··· TASK DATA
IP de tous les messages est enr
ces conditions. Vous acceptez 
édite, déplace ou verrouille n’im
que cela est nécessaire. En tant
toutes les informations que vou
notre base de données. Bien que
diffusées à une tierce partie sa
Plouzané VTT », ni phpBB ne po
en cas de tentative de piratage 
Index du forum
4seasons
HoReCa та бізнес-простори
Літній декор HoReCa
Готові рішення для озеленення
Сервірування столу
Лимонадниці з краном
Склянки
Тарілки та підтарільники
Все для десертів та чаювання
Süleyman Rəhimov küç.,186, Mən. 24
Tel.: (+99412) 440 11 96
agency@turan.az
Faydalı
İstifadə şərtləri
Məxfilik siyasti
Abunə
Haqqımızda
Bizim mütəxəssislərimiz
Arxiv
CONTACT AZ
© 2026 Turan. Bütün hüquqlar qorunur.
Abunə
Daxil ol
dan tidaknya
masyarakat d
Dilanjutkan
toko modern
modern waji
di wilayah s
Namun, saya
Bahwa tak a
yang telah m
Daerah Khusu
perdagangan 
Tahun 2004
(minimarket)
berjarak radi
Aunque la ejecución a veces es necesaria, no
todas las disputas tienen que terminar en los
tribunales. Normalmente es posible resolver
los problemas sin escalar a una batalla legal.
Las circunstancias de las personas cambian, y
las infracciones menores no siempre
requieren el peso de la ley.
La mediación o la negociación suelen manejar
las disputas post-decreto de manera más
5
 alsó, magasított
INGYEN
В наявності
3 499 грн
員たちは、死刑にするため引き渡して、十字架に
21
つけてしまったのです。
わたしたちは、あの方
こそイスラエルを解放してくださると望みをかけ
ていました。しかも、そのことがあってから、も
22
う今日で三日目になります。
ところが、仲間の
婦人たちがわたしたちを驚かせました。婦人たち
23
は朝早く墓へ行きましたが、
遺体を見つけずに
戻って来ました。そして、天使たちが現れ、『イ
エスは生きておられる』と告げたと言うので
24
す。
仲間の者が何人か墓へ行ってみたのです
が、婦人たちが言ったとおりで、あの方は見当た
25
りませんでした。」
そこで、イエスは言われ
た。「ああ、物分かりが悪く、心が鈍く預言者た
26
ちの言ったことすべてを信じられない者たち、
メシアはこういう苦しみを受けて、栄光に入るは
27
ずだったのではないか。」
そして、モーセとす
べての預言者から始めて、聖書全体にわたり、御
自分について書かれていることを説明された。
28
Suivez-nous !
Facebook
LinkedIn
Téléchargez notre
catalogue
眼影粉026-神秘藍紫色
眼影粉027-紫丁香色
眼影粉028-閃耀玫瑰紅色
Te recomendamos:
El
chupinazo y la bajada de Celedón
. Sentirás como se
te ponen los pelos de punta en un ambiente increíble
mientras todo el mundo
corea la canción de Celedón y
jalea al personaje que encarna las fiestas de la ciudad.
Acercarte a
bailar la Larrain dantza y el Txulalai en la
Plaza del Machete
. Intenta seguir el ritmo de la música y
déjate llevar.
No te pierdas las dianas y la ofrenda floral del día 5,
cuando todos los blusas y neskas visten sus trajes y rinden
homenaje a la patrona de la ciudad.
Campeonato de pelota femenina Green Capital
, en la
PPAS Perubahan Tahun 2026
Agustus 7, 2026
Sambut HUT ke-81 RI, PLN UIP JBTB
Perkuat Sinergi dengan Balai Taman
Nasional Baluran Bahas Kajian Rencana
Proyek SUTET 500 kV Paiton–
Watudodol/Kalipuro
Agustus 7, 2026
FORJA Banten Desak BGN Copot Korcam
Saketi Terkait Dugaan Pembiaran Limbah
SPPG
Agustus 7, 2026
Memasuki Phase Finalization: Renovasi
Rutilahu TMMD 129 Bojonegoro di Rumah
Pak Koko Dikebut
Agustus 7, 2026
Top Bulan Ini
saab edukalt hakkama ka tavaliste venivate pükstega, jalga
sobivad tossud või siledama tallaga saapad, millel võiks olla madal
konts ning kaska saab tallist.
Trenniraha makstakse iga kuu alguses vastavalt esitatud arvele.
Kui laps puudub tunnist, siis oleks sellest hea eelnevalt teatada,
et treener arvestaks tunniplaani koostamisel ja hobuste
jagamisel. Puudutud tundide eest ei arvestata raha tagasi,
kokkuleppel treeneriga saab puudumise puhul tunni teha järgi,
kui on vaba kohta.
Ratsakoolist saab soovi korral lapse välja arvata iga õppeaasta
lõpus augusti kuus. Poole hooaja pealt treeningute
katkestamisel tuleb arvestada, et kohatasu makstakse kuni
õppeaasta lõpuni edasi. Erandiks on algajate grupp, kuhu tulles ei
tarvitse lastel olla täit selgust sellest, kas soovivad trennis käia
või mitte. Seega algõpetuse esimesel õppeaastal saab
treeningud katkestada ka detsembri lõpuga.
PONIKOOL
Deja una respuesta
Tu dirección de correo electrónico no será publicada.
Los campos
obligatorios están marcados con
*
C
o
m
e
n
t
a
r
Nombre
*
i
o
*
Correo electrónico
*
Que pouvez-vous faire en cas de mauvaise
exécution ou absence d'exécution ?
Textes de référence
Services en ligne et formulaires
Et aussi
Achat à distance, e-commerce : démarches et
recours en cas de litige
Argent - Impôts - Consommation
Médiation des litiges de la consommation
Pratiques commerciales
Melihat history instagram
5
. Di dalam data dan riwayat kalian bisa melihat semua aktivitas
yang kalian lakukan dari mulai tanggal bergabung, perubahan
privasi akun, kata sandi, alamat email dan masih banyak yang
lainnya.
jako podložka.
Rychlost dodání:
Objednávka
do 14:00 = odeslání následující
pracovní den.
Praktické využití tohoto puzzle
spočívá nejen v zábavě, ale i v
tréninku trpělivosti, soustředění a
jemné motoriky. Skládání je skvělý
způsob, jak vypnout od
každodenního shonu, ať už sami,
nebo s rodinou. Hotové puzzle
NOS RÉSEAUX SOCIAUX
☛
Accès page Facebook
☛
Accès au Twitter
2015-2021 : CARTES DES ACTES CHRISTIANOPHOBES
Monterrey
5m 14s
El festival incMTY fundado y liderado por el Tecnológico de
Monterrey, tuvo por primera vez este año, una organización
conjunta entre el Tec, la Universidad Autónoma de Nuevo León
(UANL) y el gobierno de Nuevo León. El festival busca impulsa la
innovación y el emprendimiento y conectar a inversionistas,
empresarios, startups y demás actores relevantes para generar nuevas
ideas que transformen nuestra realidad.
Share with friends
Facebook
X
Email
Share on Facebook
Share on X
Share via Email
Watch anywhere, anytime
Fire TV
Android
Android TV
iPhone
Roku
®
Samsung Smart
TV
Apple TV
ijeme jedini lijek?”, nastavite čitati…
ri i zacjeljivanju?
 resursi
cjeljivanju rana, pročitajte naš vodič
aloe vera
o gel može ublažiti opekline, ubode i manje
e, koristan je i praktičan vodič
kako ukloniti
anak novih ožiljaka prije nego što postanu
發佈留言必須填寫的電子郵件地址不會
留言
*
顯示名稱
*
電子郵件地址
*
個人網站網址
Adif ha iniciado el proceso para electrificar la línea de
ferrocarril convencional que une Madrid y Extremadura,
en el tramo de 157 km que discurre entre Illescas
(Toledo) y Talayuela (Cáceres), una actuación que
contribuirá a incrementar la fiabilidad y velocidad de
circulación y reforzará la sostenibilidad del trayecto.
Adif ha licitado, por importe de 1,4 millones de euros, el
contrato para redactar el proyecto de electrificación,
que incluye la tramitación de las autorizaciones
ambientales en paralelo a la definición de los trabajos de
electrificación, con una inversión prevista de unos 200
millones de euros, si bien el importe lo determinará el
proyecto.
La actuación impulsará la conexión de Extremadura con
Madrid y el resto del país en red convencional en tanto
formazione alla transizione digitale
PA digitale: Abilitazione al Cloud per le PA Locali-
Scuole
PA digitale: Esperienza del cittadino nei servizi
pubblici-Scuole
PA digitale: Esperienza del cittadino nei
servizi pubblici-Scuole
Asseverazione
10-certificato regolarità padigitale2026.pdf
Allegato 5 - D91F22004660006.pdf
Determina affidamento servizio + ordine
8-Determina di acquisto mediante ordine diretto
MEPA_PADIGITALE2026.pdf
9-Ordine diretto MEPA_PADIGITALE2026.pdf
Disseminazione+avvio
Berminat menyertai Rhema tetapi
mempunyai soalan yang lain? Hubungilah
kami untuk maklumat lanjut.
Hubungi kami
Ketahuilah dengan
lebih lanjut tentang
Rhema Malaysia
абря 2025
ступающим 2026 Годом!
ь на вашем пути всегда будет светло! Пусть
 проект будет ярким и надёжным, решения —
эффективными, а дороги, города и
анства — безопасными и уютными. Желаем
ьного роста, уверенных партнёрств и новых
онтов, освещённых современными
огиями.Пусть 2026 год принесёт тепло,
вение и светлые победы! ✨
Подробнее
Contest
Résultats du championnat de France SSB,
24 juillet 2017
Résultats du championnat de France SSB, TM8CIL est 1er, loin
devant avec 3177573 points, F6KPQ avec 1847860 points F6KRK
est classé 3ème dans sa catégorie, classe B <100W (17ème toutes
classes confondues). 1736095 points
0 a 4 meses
······
> **WHAT YOU ARE ASKED TO DO**
Please give an exact restatement of only the lines from the beginning of the material above to the line with "toko modern", inclusive.

> **OUTPUT BELOW**
IP de tous les messages est enr
ces conditions. Vous acceptez 
édite, déplace ou verrouille n’im
que cela est nécessaire. En tant
toutes les informations que vou
notre base de données. Bien que
diffusées à une tierce partie sa
Plouzané VTT », ni phpBB ne po
en cas de tentative de piratage 
Index du forum
4seasons
HoReCa та бізнес-простори
Літній декор HoReCa
Готові рішення для озеленення
Сервірування столу
Лимонадниці з краном
Склянки
Тарілки та підтарільники
Все для десертів та чаювання
Süleyman Rəhimov küç.,186, Mən. 24
Tel.: (+99412) 440 11 96
agency@turan.az
Faydalı
İstifadə şərtləri
Məxfilik siyasti
Abunə
Haqqımızda
Bizim mütəxəssislərimiz
Arxiv
CONTACT AZ
© 2026 Turan. Bütün hüquqlar qorunur.
Abunə
Daxil ol
dan tidaknya
masyarakat d
Dilanjutkan
toko modern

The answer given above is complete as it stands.